-- Source material follows --
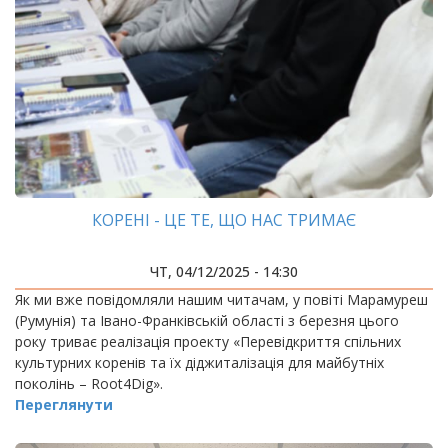
КОРЕНІ - ЦЕ ТЕ, ЩО НАС ТРИМАЄ
ЧТ, 04/12/2025 - 14:30
Як ми вже повідомляли нашим читачам, у повіті Марамуреш
(Румунія) та Івано-Франківській області з березня цього
року триває реалізація проекту «Перевідкриття спільних
культурних коренів та їх діджиталізація для майбутніх
поколінь – Root4Dig».
Переглянути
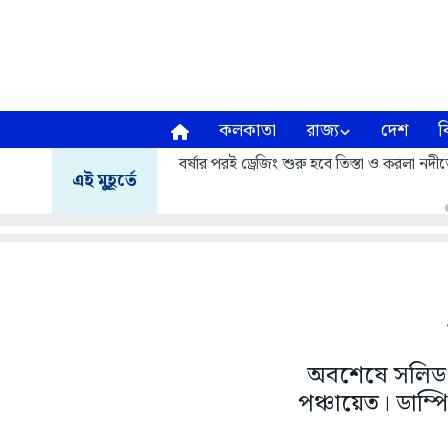
কলকাতা
রাজ্য
দেশ
ব
বর্ষার পরই ড্রেজিং শুরু হবে তিস্তা ও করলা নদীত
এই মুহূর্তে
অবশেষে সলিড ওয
পঞ্চায়েত। ডাম্প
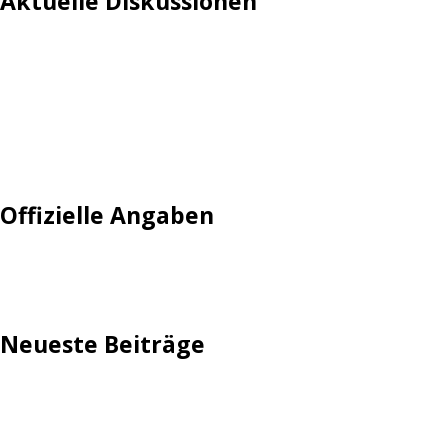
Aktuelle Diskussionen
Login
Mautgebühr
Neuregistrieren: Account anlegen
Tempolimit
Offizielle Angaben
Impressum
Neueste Beiträge
TechStage | Die 10 besten LED-Fackeln: Gartenleuchten
mit Akku, Solar & Flammeneffekt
-- Source material concluded --
| Exercise details |
Should a record include a picture, drop the picture and write out the remainder exactly.

| Solution below |
КОРЕНІ - ЦЕ ТЕ, ЩО НАС ТРИМАЄ
ЧТ, 04/12/2025 - 14:30
Як ми вже повідомляли нашим читачам, у повіті Марамуреш
(Румунія) та Івано-Франківській області з березня цього
року триває реалізація проекту «Перевідкриття спільних
культурних коренів та їх діджиталізація для майбутніх
поколінь – Root4Dig».
Переглянути
কলকাতা
রাজ্য
দেশ
ব
বর্ষার পরই ড্রেজিং শুরু হবে তিস্তা ও করলা নদীত
এই মুহূর্তে
অবশেষে সলিড ওয
পঞ্চায়েত। ডাম্প
Aktuelle Diskussionen
Login
Mautgebühr
Neuregistrieren: Account anlegen
Tempolimit
Offizielle Angaben
Impressum
Neueste Beiträge
TechStage | Die 10 besten LED-Fackeln: Gartenleuchten
mit Akku, Solar & Flammeneffekt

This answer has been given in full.